■ **WHAT IS EXPECTED**
Would you copy out each line of the records below that includes the word "poignée"?

■ **EXERCISE DATA**
━━━━

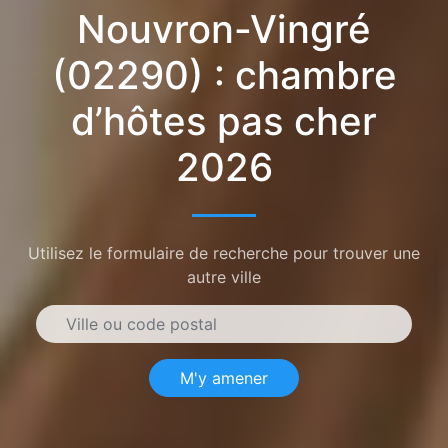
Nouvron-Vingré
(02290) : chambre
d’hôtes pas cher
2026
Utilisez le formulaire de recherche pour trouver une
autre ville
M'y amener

━━━━

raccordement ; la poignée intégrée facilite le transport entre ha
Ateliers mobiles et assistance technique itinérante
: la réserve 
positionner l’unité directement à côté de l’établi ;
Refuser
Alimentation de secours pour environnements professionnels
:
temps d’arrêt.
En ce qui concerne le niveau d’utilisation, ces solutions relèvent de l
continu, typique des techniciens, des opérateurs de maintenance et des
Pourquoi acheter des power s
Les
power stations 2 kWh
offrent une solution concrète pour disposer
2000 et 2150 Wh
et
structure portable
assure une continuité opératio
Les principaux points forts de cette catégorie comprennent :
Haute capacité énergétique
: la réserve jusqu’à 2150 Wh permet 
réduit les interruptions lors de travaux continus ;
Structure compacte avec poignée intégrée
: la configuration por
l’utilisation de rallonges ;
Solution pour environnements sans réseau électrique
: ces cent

━━━━

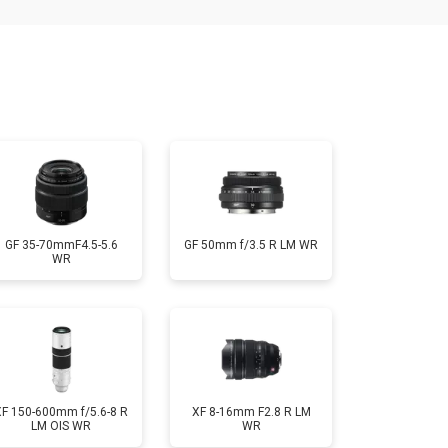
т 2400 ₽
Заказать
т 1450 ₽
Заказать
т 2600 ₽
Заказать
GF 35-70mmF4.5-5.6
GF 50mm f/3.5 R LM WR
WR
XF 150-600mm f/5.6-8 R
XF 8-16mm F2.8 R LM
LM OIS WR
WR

━━━━

■ **TASK SOLUTION**
raccordement ; la poignée intégrée facilite le transport entre ha
Structure compacte avec poignée intégrée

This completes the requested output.